Your answer should be one number: how many lines below hold the word "Люстра".

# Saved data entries

********

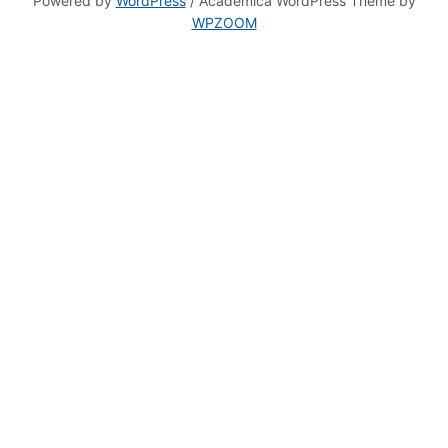
WPZOOM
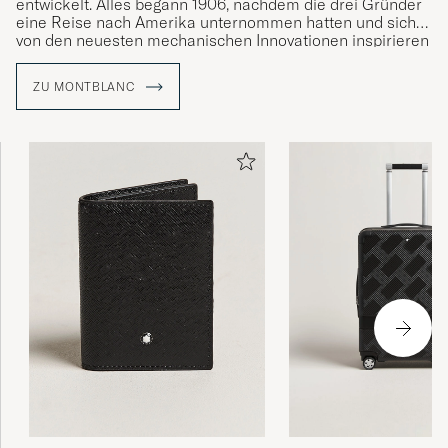
entwickelt. Alles begann 1906, nachdem die drei Gründer
eine Reise nach Amerika unternommen hatten und sich
von den neuesten mechanischen Innovationen inspirieren
ließen. Zurück in Hamburg starteten sie ihre Marke, die
mit ihren gut gefertigten Schreibgeräten die Kunst des
ZU MONTBLANC
Schreibens von Hand revolutionieren sollte.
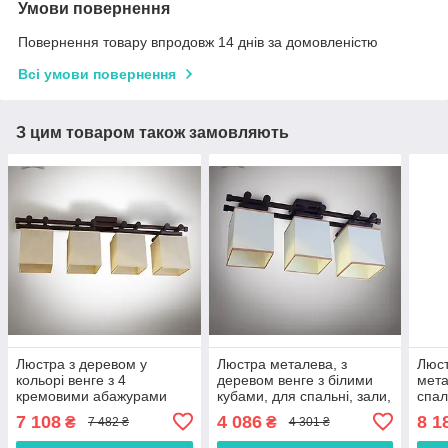
Умови повернення
Повернення товару впродовж 14 днів за домовленістю
Всі умови повернення
З цим товаром також замовляють
Люстра з деревом у
Люстра металева, з
Люст
кольорі венге з 4
деревом венге з білими
мета
кремовими абажурами
кубами, для спальні, зали,
спал
для спальні, вітальні,
кухні
7 108
4 086
8 1
₴
₴
7 482 ₴
4 301 ₴
передпокою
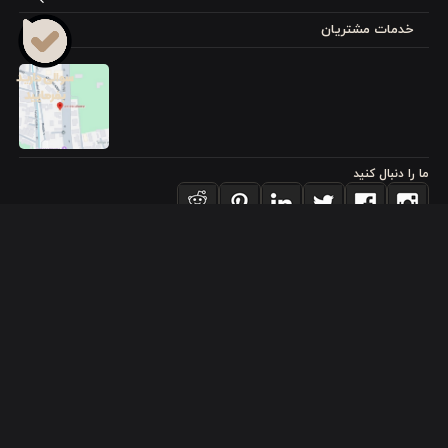
خدمات مشتریان
ما را دنبال کنید
برای عضویت در
خبرنامه
آیا می خواهید از جدید‌ترین تخفیف‌ ها با‌ خبر شوید؟ فقط ایمیل خود را ثبت
کنید
اشتراک
طراحی، توسعه و اجرای فروشگاه اینترنتی توسط:
آریو وب
Powered by nopCommerce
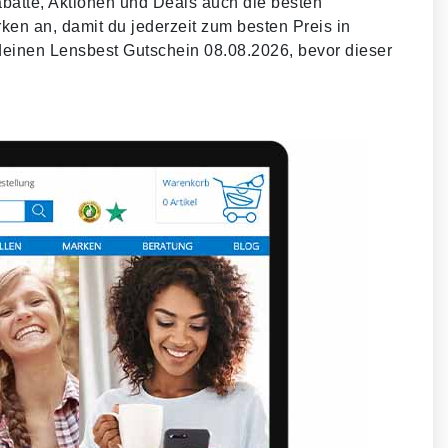
batte, Aktionen und Deals auch die besten
en an, damit du jederzeit zum besten Preis in
 deinen Lensbest Gutschein 08.08.2026, bevor dieser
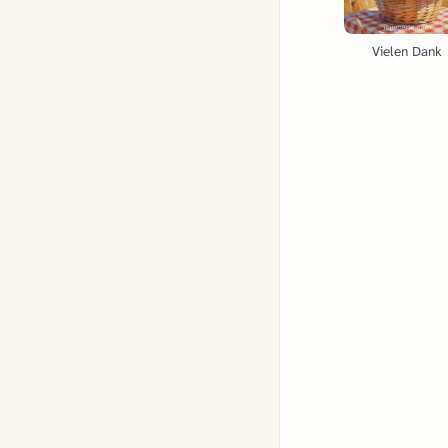
Vielen Dank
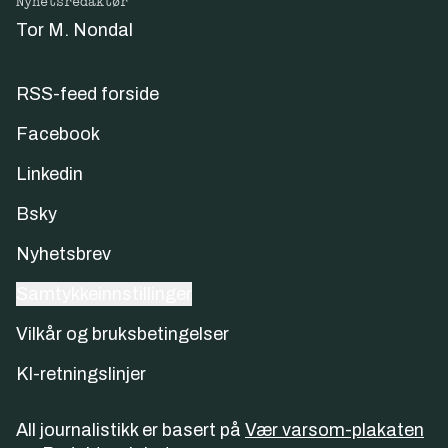
Nyhetsredaktør
Tor M. Nondal
RSS-feed forside
Facebook
Linkedin
Bsky
Nyhetsbrev
Samtykkeinnstillinger
Vilkår og bruksbetingelser
KI-retningslinjer
All journalistikk er basert på
Vær varsom-plakaten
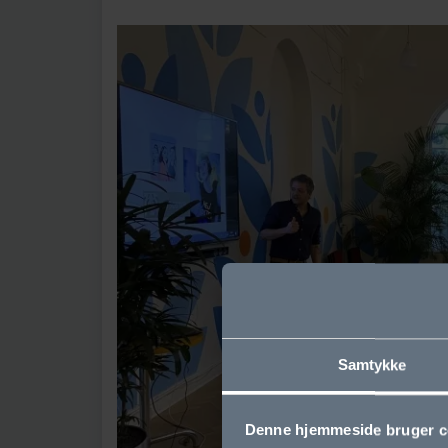
Samtykke
Denne hjemmeside bruger c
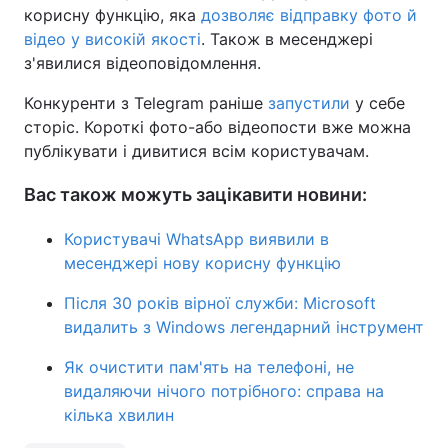
корисну функцію, яка
дозволяє відправку фото й
відео у високій якості
. Також в месенджері
з'явилися відеоповідомлення.
Конкуренти з Telegram раніше
запустили
у себе
сторіс. Короткі фото-або відеопости вже можна
публікувати і дивитися всім користувачам.
Вас також можуть зацікавити новини:
Користувачі WhatsApp виявили в
месенджері нову корисну функцію
Після 30 років вірної служби: Microsoft
видалить з Windows легендарний інструмент
Як очистити пам'ять на телефоні, не
видаляючи нічого потрібного: справа на
кілька хвилин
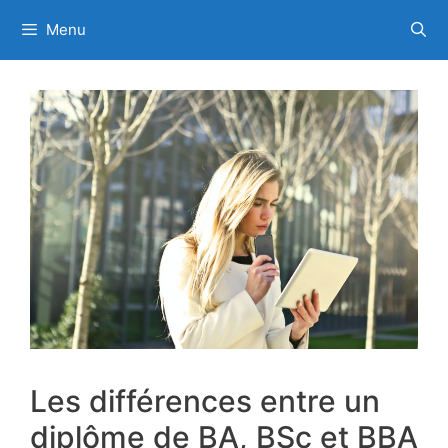
Skip
Menu
to
content
Les différences entre un
diplôme de BA, BSc et BBA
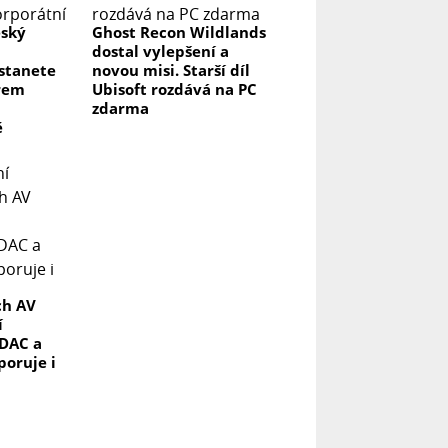
eský
Ghost Recon Wildlands
dostal vylepšení a
 stanete
novou misi. Starší díl
rem
Ubisoft rozdává na PC
zdarma
ě
ch AV
í
DAC a
poruje i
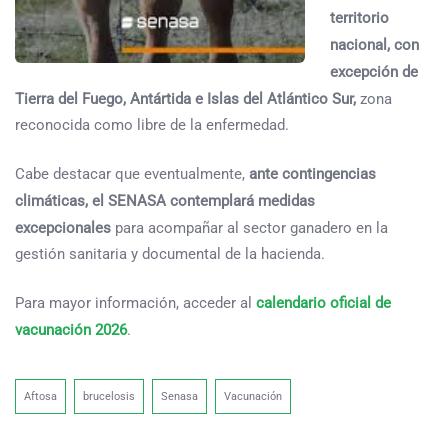
territorio
nacional, con
excepción de
Tierra del Fuego, Antártida e Islas del Atlántico Sur,
zona
reconocida como libre de la enfermedad.
Cabe destacar que eventualmente,
ante contingencias
climáticas, el SENASA contemplará medidas
excepcionales
para acompañar al sector ganadero en la
gestión sanitaria y documental de la hacienda.
Para mayor información, acceder al
calendario oficial de
vacunación 2026
.
Aftosa
brucelosis
Senasa
Vacunación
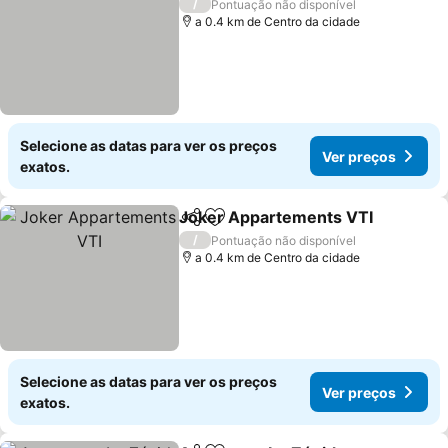
/
Pontuação não disponível
a 0.4 km de Centro da cidade
Selecione as datas para ver os preços
Ver preços
exatos.
Joker Appartements VTI
Partilhar
Adicionar aos favoritos
/
Pontuação não disponível
a 0.4 km de Centro da cidade
Selecione as datas para ver os preços
Ver preços
exatos.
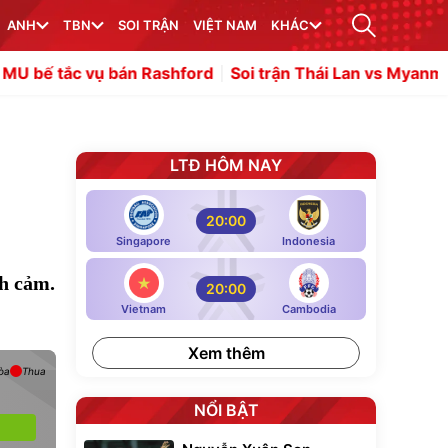
ANH
TBN
SOI TRẬN
VIỆT NAM
KHÁC
ụ bán Rashford
Soi trận Thái Lan vs Myanmar: "Voi chiến
LTĐ HÔM NAY
20:00
Singapore
Indonesia
nh cảm.
20:00
Vietnam
Cambodia
Xem thêm
òa
Thua
NỔI BẬT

********

# Result
2